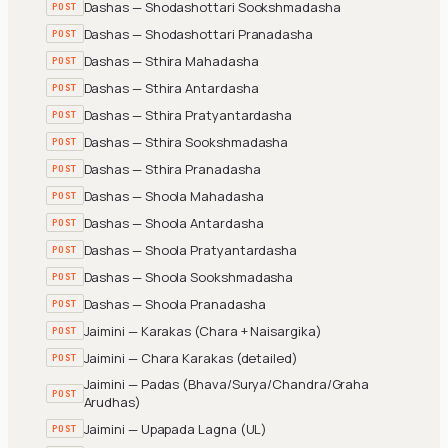
Dashas — Shodashottari Sookshmadasha
POST
Dashas — Shodashottari Pranadasha
POST
Dashas — Sthira Mahadasha
POST
Dashas — Sthira Antardasha
POST
Dashas — Sthira Pratyantardasha
POST
Dashas — Sthira Sookshmadasha
POST
Dashas — Sthira Pranadasha
POST
Dashas — Shoola Mahadasha
POST
Dashas — Shoola Antardasha
POST
Dashas — Shoola Pratyantardasha
POST
Dashas — Shoola Sookshmadasha
POST
Dashas — Shoola Pranadasha
POST
Jaimini — Karakas (Chara + Naisargika)
POST
Jaimini — Chara Karakas (detailed)
POST
Jaimini — Padas (Bhava/Surya/Chandra/Graha
POST
Arudhas)
Jaimini — Upapada Lagna (UL)
POST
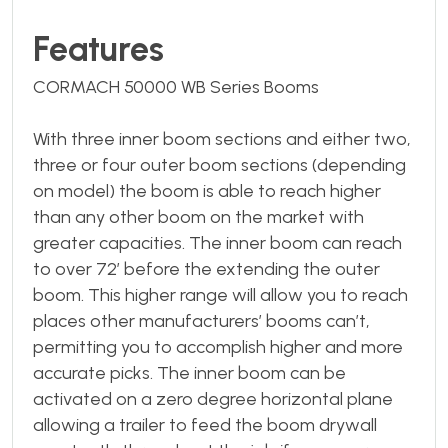
Features
CORMACH 50000 WB Series Booms
With three inner boom sections and either two,
three or four outer boom sections (depending
on model) the boom is able to reach higher
than any other boom on the market with
greater capacities. The inner boom can reach
to over 72’ before the extending the outer
boom. This higher range will allow you to reach
places other manufacturers’ booms can’t,
permitting you to accomplish higher and more
accurate picks. The inner boom can be
activated on a zero degree horizontal plane
allowing a trailer to feed the boom drywall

* _What is being asked_:
Reprint the whole listing above exactly, taking out the pictures.

* _Result of this task_:
Dashas — Shodashottari Sookshmadasha
POST
Dashas — Shodashottari Pranadasha
POST
Dashas — Sthira Mahadasha
POST
Dashas — Sthira Antardasha
POST
Dashas — Sthira Pratyantardasha
POST
Dashas — Sthira Sookshmadasha
POST
Dashas — Sthira Pranadasha
POST
Dashas — Shoola Mahadasha
POST
Dashas — Shoola Antardasha
POST
Dashas — Shoola Pratyantardasha
POST
Dashas — Shoola Sookshmadasha
POST
Dashas — Shoola Pranadasha
POST
Jaimini — Karakas (Chara + Naisargika)
POST
Jaimini — Chara Karakas (detailed)
POST
Jaimini — Padas (Bhava/Surya/Chandra/Graha
POST
Arudhas)
Jaimini — Upapada Lagna (UL)
POST
Features
CORMACH 50000 WB Series Booms
With three inner boom sections and either two,
three or four outer boom sections (depending
on model) the boom is able to reach higher
than any other boom on the market with
greater capacities. The inner boom can reach
to over 72’ before the extending the outer
boom. This higher range will allow you to reach
places other manufacturers’ booms can’t,
permitting you to accomplish higher and more
accurate picks. The inner boom can be
activated on a zero degree horizontal plane
allowing a trailer to feed the boom drywall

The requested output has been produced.